Id. at 686, 146 S.E. at 804. In Brooks v. Construction Co., 253 N.C. 214, 116 S.E. 2d 454, defendant dug a large hole in the ground, filled it with debris, covered the debris with soil, and built a house where the hole had been. He sold the house to plaintiffs without informing them that the house did not have a solid foundation. The court allowed plaintiffs to recover damages for fraud, stating:

“Where material facts are accessible to the vendor only, and he knows them not to be within the reach of the diligent attention, observation and judgment of the purchaser, *518the vendor is bound to disclose such facts, and make them known to the purchaser.”

Id. at 217, 116 S.E. 2d at 457. Other cases in which the Supreme Court has granted relief for nondisclosure of material facts, or held that such relief would be available in appropriate circumstances, include Setzer v. Insurance Co., 257 N.C. 396, 126 S.E. 2d 135; Manufacturing Co. v. Taylor, 230 N.C. 680, 55 S.E. 2d 311; Lunn v. Shermer, 93 N.C. 164; and Brown v. Gray, 51 N.C. 103. In addition, see Prosser, Torts, 4th, § 106, at 697. Courts of other states have held that a buyer or seller of stock may be guilty of actual fraud when he fails to disclose material facts affecting the value of the stock. Neuman v. Corn Exch. Nat’l Bank & Trust Co., 356 Pa. 442, 51 A. 2d 759 (1947) ; Chandler v. Butler, 284 S.W. 2d 388 (Tex. Civ. App. 1955).

In the present case, if the allegations of defendants’ “Third Defense” are taken as true, plaintiff knew that the financial condition of Onslow Livestock Corporation had deteriorated rapidly since he became president.

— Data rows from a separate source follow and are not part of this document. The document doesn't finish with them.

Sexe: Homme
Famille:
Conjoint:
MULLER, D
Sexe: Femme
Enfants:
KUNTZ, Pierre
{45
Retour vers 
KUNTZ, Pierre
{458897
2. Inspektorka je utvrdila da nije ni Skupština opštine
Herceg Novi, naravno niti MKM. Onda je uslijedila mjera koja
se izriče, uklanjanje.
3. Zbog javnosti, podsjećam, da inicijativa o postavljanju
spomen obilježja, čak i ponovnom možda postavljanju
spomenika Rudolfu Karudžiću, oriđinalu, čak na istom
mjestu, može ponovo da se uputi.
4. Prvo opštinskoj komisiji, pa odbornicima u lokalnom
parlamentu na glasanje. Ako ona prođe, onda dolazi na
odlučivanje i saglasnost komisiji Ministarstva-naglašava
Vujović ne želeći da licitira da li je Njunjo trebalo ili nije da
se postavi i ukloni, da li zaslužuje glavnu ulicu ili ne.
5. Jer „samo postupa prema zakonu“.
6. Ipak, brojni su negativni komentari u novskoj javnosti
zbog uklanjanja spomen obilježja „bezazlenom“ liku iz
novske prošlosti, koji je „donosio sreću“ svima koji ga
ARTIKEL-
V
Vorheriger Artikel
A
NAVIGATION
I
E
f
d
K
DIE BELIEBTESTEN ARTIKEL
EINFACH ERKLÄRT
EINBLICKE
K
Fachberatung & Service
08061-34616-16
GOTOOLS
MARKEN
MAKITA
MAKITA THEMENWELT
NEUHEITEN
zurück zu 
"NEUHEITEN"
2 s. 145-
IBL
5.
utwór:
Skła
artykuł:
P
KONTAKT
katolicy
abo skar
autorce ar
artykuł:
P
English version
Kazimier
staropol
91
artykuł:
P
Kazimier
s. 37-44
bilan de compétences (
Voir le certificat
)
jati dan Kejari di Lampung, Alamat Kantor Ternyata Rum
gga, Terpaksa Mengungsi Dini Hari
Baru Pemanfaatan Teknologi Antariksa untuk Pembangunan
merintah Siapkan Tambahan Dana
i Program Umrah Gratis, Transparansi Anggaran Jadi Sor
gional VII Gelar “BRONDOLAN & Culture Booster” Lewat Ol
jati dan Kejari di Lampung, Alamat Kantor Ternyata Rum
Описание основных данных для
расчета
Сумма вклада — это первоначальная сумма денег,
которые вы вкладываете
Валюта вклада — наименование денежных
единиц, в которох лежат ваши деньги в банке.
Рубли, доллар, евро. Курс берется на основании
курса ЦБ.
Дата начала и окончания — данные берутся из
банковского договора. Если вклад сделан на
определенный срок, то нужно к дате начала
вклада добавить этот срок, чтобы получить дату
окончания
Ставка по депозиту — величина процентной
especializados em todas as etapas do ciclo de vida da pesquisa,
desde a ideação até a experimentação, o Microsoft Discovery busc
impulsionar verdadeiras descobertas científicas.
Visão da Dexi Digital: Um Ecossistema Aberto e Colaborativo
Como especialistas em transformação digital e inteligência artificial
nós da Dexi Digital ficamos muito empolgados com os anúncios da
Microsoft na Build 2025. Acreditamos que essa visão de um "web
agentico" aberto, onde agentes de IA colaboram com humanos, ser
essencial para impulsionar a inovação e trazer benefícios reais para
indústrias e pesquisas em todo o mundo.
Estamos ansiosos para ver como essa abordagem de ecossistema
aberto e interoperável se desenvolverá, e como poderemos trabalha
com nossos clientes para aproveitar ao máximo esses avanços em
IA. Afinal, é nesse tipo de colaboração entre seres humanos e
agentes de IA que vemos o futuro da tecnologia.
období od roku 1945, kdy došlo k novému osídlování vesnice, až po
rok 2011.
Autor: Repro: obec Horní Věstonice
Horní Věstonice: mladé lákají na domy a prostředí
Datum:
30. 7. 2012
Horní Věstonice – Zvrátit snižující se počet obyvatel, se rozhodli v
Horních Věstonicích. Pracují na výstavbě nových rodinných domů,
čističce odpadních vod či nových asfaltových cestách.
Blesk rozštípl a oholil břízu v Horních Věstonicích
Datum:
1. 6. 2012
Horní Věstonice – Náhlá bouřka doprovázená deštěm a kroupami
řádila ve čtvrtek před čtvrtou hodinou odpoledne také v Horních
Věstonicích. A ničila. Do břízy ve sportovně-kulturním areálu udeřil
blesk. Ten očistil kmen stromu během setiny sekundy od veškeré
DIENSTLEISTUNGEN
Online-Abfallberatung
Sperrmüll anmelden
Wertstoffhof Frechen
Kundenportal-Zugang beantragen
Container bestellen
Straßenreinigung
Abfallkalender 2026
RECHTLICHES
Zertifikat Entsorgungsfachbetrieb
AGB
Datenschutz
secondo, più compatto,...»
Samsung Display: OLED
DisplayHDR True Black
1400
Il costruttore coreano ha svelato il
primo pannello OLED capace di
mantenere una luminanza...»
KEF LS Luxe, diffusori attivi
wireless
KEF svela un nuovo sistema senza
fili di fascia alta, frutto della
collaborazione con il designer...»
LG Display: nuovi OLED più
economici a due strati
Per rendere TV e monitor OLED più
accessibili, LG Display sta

Obviously this fact materially affected the value of the corporation’s stock. Defendants were not aware of the corporation’s poor financial condition, because plaintiff concealed it from them and failed to hold directors’ meetings. When defendants purchased stock in the corporation from plaintiff, plaintiff did not inform them that the corporation was- in financial difficulties, but instead told two of the defendants “that the business was a ‘gold mine.’ ” In my judgment these allegations are sufficient to state a claim for relief on the ground of actual fraud.

In addition, defendants’ “Third Defense,” when construed in its best light for defendants, states a claim for relief on the ground of constructive fraud. When a corporate officer buys or sells stock in his corporation, while having knowledge of special facts which materially affect the value of the stock, he has a duty to disclose these special facts to the person with whom he is trading. When an officer realizes that a financial crisis is on the horizon, he may not use his position of trust for personal gain by selling his stock to an outsider for more than it is worth. While his position is not technically that of a fiduciary, he nevertheless stands in a special relation to his corporation and its stockholders, and he is required to be open and candid in his dealings with them. The violation of this duty is constructive fraud. Strong v. Repide, 213 U.S. 419 (1909) ; Mansfield Hardwood Lumber Co. v. Johnson, 263 F. *5192d 748 (5th Cir.), cert. denied, 361 U.S. 885 (1959) ; Oliver v. Oliver, 118 Ga. 362, 45 S.E. 232 (1903) ; Jacobson v. Yaschik, 249 S.C. 577, 155 S.E. 2d 601 (1967) ; Nichol v. Sensenbrenner, 220 Wis. 165, 263 N.W. 650 (1936) ; Lattin, Corporations 2d, § 81, at 296-98; Robinson, N. C. Corp. Law, § 95. While Rule 10b-5 of the Securities and Exchange Commission is not applicable to the present case, it is based on the same principle. See SEC v. Texas Gulf Sulphur Co., 401 F. 2d 833 (1968), cert. denied, 394 U.S. 976 (1969) ; Speed v. Transamerica Corp., 99 F. Supp. 808 (D. Del. 1951).

I am of the opinion that there were issues of fact for determination and that the Superior Court should not have granted judgment on the pleadings.